◆ **Task**: Your copy should match the records exactly, apart from the pictures, which stay out.

Stored data entries:
────

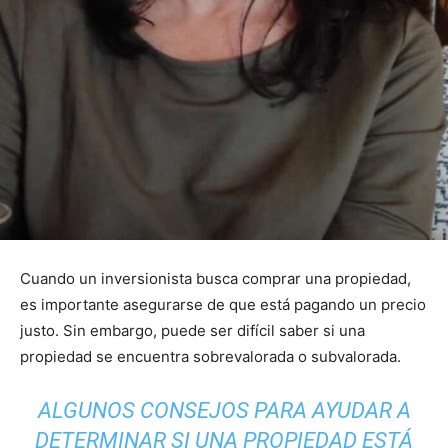
Cuando un inversionista busca comprar una propiedad,
es importante asegurarse de que está pagando un precio
justo. Sin embargo, puede ser difícil saber si una
propiedad se encuentra sobrevalorada o subvalorada.
ALGUNOS CONSEJOS PARA AYUDAR A
DETERMINAR SI UNA PROPIEDAD ESTÁ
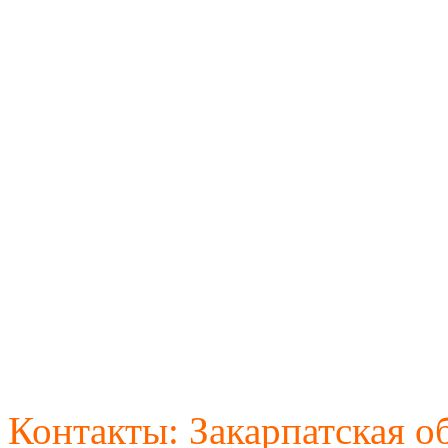
Контакты:
Закарпатская об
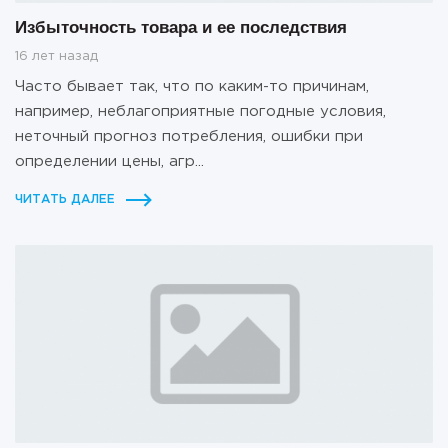
Избыточность товара и ее последствия
16 лет назад
Часто бывает так, что по каким-то причинам,
например, неблагоприятные погодные условия,
неточный прогноз потребления, ошибки при
определении цены, агр...
ЧИТАТЬ ДАЛЕЕ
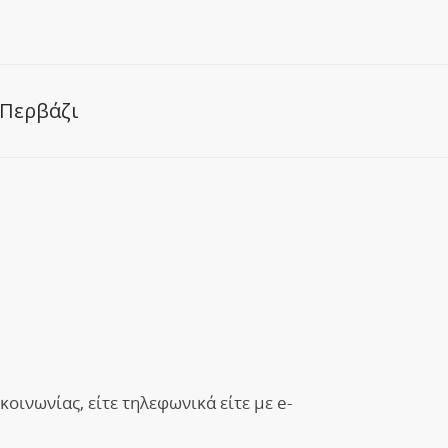
Περβάζι
οινωνίας, είτε τηλεφωνικά είτε με e-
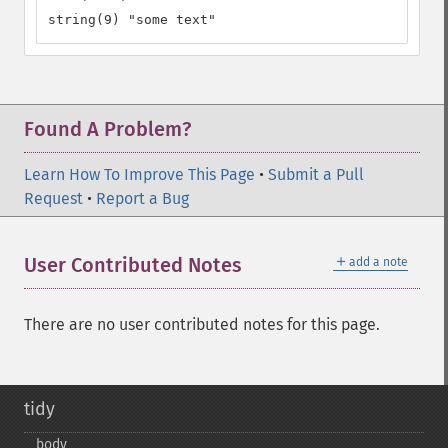
string(9) "some text"
Found A Problem?
Learn How To Improve This Page
•
Submit a Pull
Request
•
Report a Bug
＋
User Contributed Notes
add a note
There are no user contributed notes for this page.
tidy
body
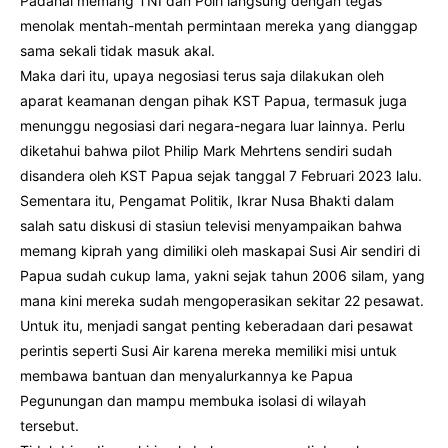
Padahal memang TNI dan Polri langsung dengan tegas
menolak mentah-mentah permintaan mereka yang dianggap
sama sekali tidak masuk akal.
Maka dari itu, upaya negosiasi terus saja dilakukan oleh
aparat keamanan dengan pihak KST Papua, termasuk juga
menunggu negosiasi dari negara-negara luar lainnya. Perlu
diketahui bahwa pilot Philip Mark Mehrtens sendiri sudah
disandera oleh KST Papua sejak tanggal 7 Februari 2023 lalu.
Sementara itu, Pengamat Politik, Ikrar Nusa Bhakti dalam
salah satu diskusi di stasiun televisi menyampaikan bahwa
memang kiprah yang dimiliki oleh maskapai Susi Air sendiri di
Papua sudah cukup lama, yakni sejak tahun 2006 silam, yang
mana kini mereka sudah mengoperasikan sekitar 22 pesawat.
Untuk itu, menjadi sangat penting keberadaan dari pesawat
perintis seperti Susi Air karena mereka memiliki misi untuk
membawa bantuan dan menyalurkannya ke Papua
Pegunungan dan mampu membuka isolasi di wilayah
tersebut.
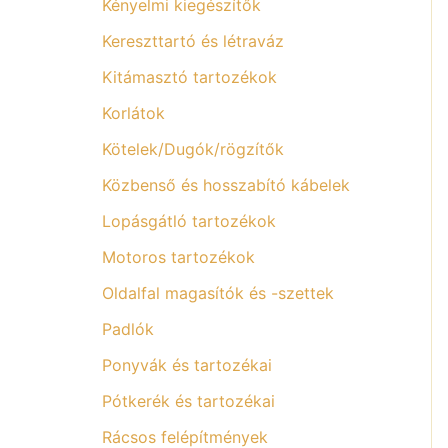
Kényelmi kiegészítők
Kereszttartó és létraváz
Kitámasztó tartozékok
Korlátok
Kötelek/Dugók/rögzítők
Közbenső és hosszabító kábelek
Lopásgátló tartozékok
Motoros tartozékok
Oldalfal magasítók és -szettek
Padlók
Ponyvák és tartozékai
Pótkerék és tartozékai
Rácsos felépítmények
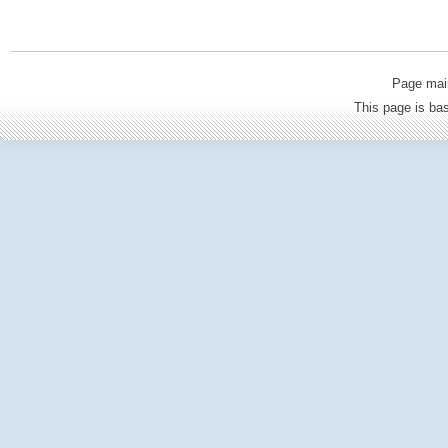
Page mai
This page is b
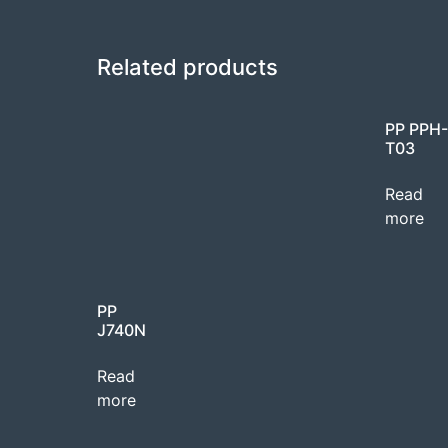
Related products
PP PPH-
T03
Read
more
PP
J740N
Read
more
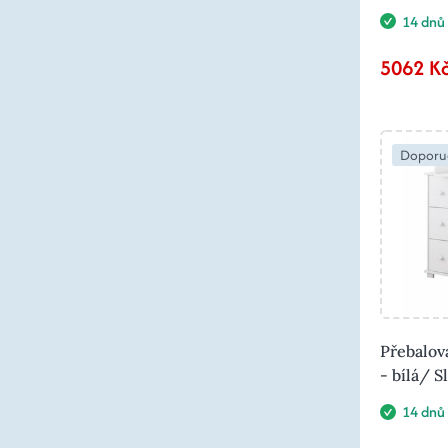
14 dnů
5062 K
Doporu
Přebalov
- bílá/ S
14 dnů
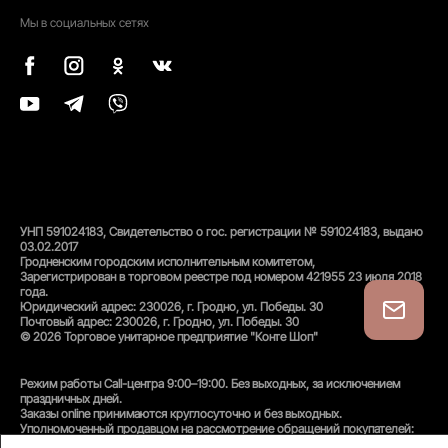
Мы в социальных сетях
УНП 591024183, Свидетельство о гос. регистрации № 591024183, выдано
03.02.2017
Гродненским городским исполнительным комитетом,
Зарегистрирован в торговом реестре под номером 421955 23 июля 2018
года.
Юридический адрес: 230026, г. Гродно, ул. Победы. 30
Почтовый адрес: 230026, г. Гродно, ул. Победы. 30
© 2026 Торговое унитарное предприятие "Конте Шоп"
Режим работы Call-центра 9:00–19:00. Без выходных, за исключением
праздничных дней.
Заказы online принимаются круглосуточно и без выходных.
Уполномоченный продавцом на рассмотрение обращений покупателей:
администратор интернет-магазина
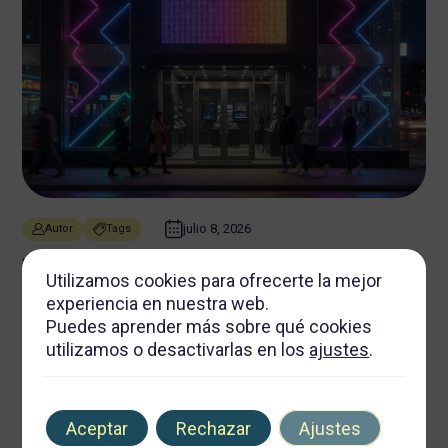
julio 8, 2026
Autor
Tags
Rótulos Luminosos de Alto Impacto: Técnicas Expertas en
Utilizamos cookies para ofrecerte la mejor
Iluminación LED y Diseño para Potenciar la Identidad Visual
Nocturna
experiencia en nuestra web.
Puedes aprender más sobre qué cookies
7 min de lectura
utilizamos o desactivarlas en los
ajustes
.
Aceptar
Rechazar
Ajustes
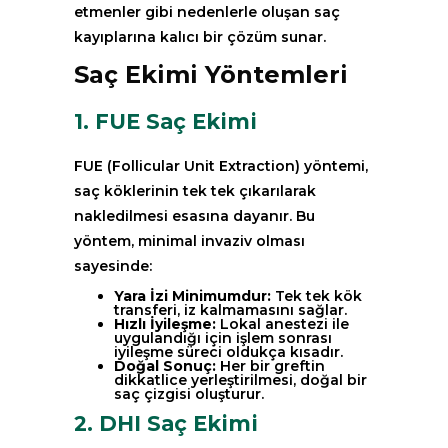
etmenler gibi nedenlerle oluşan saç
kayıplarına kalıcı bir çözüm sunar.
Saç Ekimi Yöntemleri
1. FUE Saç Ekimi
FUE (Follicular Unit Extraction) yöntemi,
saç köklerinin tek tek çıkarılarak
nakledilmesi esasına dayanır. Bu
yöntem, minimal invaziv olması
sayesinde:
Yara İzi Minimumdur:
Tek tek kök
transferi, iz kalmamasını sağlar.
Hızlı İyileşme:
Lokal anestezi ile
uygulandığı için işlem sonrası
iyileşme süreci oldukça kısadır.
Doğal Sonuç:
Her bir greftin
dikkatlice yerleştirilmesi, doğal bir
saç çizgisi oluşturur.
2. DHI Saç Ekimi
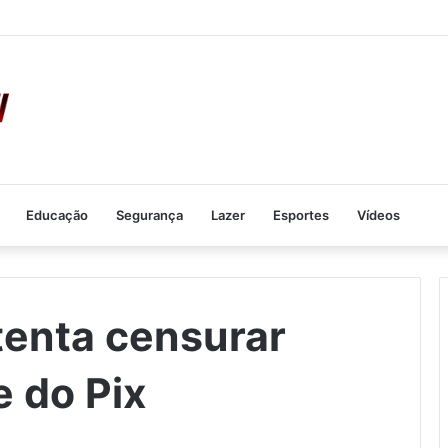
Educação
Segurança
Lazer
Esportes
Vídeos
tenta censurar
e do Pix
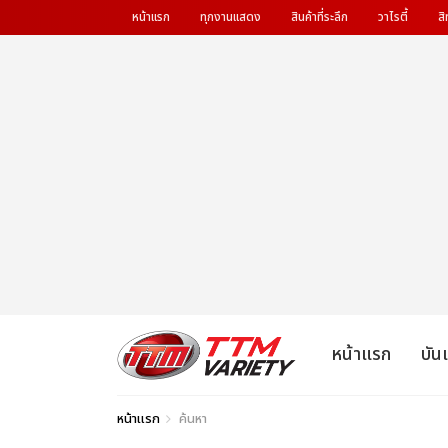
หน้าแรก
ทุกงานแสดง
สินค้าที่ระลึก
วาไรตี้
สิ
หน้าแรก
บัน
หน้าแรก
ค้นหา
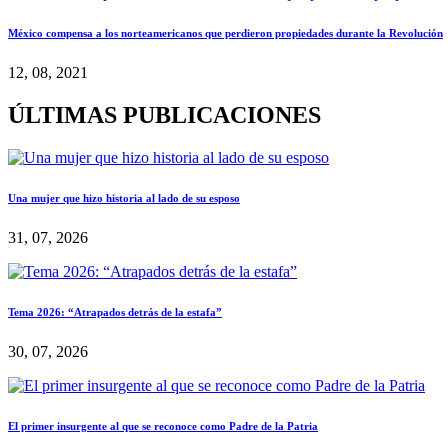
México compensa a los norteamericanos que perdieron propiedades durante la Revolución
12, 08, 2021
ÚLTIMAS PUBLICACIONES
Una mujer que hizo historia al lado de su esposo
31, 07, 2026
Tema 2026: “Atrapados detrás de la estafa”
30, 07, 2026
El primer insurgente al que se reconoce como Padre de la Patria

────

◆ **Task answer**:
Cuando un inversionista busca comprar una propiedad,
es importante asegurarse de que está pagando un precio
justo. Sin embargo, puede ser difícil saber si una
propiedad se encuentra sobrevalorada o subvalorada.
ALGUNOS CONSEJOS PARA AYUDAR A
DETERMINAR SI UNA PROPIEDAD ESTÁ
Контакты:
Закарпатская об
Избыточность товара и ее последствия
16 лет назад
Часто бывает так, что по каким-то причинам,
например, неблагоприятные погодные условия,
неточный прогноз потребления, ошибки при
определении цены, агр...
ЧИТАТЬ ДАЛЕЕ
Περβάζι
οινωνίας, είτε τηλεφωνικά είτε με e-
string(9) "some text"
Found A Problem?
Learn How To Improve This Page
•
Submit a Pull
Request
•
Report a Bug
＋
User Contributed Notes
add a note
There are no user contributed notes for this page.
tidy
body
Padahal memang TNI dan Polri langsung dengan tegas
menolak mentah-mentah permintaan mereka yang dianggap
sama sekali tidak masuk akal.
Maka dari itu, upaya negosiasi terus saja dilakukan oleh
aparat keamanan dengan pihak KST Papua, termasuk juga
menunggu negosiasi dari negara-negara luar lainnya. Perlu
diketahui bahwa pilot Philip Mark Mehrtens sendiri sudah
disandera oleh KST Papua sejak tanggal 7 Februari 2023 lalu.
Sementara itu, Pengamat Politik, Ikrar Nusa Bhakti dalam
salah satu diskusi di stasiun televisi menyampaikan bahwa
memang kiprah yang dimiliki oleh maskapai Susi Air sendiri di
Papua sudah cukup lama, yakni sejak tahun 2006 silam, yang
mana kini mereka sudah mengoperasikan sekitar 22 pesawat.
Untuk itu, menjadi sangat penting keberadaan dari pesawat
perintis seperti Susi Air karena mereka memiliki misi untuk
membawa bantuan dan menyalurkannya ke Papua
Pegunungan dan mampu membuka isolasi di wilayah
tersebut.
Kényelmi kiegészítők
Kereszttartó és létraváz
Kitámasztó tartozékok
Korlátok
Kötelek/Dugók/rögzítők
Közbenső és hosszabító kábelek
Lopásgátló tartozékok
Motoros tartozékok
Oldalfal magasítók és -szettek
Padlók
Ponyvák és tartozékai
Pótkerék és tartozékai
Rácsos felépítmények
Page mai
This page is b
Related products
PP PPH-
T03
Read
more
PP
J740N
Read
more
14 dnů
5062 K
Doporu
Přebalov
- bílá/ S
14 dnů
Мы в социальных сетях
УНП 591024183, Свидетельство о гос. регистрации № 591024183, выдано
03.02.2017
Гродненским городским исполнительным комитетом,
Зарегистрирован в торговом реестре под номером 421955 23 июля 2018
года.
Юридический адрес: 230026, г. Гродно, ул. Победы. 30
Почтовый адрес: 230026, г. Гродно, ул. Победы. 30
© 2026 Торговое унитарное предприятие "Конте Шоп"
Режим работы Call-центра 9:00–19:00. Без выходных, за исключением
праздничных дней.
Заказы online принимаются круглосуточно и без выходных.
Уполномоченный продавцом на рассмотрение обращений покупателей:
администратор интернет-магазина
julio 8, 2026
Autor
Tags
Rótulos Luminosos de Alto Impacto: Técnicas Expertas en
Utilizamos cookies para ofrecerte la mejor
Iluminación LED y Diseño para Potenciar la Identidad Visual
Nocturna
experiencia en nuestra web.
Puedes aprender más sobre qué cookies
7 min de lectura
utilizamos o desactivarlas en los
ajustes
.
Aceptar
Rechazar
Ajustes
etmenler gibi nedenlerle oluşan saç
kayıplarına kalıcı bir çözüm sunar.
Saç Ekimi Yöntemleri
1. FUE Saç Ekimi
FUE (Follicular Unit Extraction) yöntemi,
saç köklerinin tek tek çıkarılarak
nakledilmesi esasına dayanır. Bu
yöntem, minimal invaziv olması
sayesinde:
Yara İzi Minimumdur:
Tek tek kök
transferi, iz kalmamasını sağlar.
Hızlı İyileşme:
Lokal anestezi ile
uygulandığı için işlem sonrası
iyileşme süreci oldukça kısadır.
Doğal Sonuç:
Her bir greftin
dikkatlice yerleştirilmesi, doğal bir
saç çizgisi oluşturur.
2. DHI Saç Ekimi
Educação
Segurança
Lazer
Esportes
Vídeos
tenta censurar
e do Pix
หน้าแรก
ทุกงานแสดง
สินค้าที่ระลึก
วาไรตี้
สิ
หน้าแรก
บัน
หน้าแรก
ค้นหา
México compensa a los norteamericanos que perdieron propiedades durante la Revolución
12, 08, 2021
ÚLTIMAS PUBLICACIONES
Una mujer que hizo historia al lado de su esposo
31, 07, 2026
Tema 2026: “Atrapados detrás de la estafa”
30, 07, 2026
El primer insurgente al que se reconoce como Padre de la Patria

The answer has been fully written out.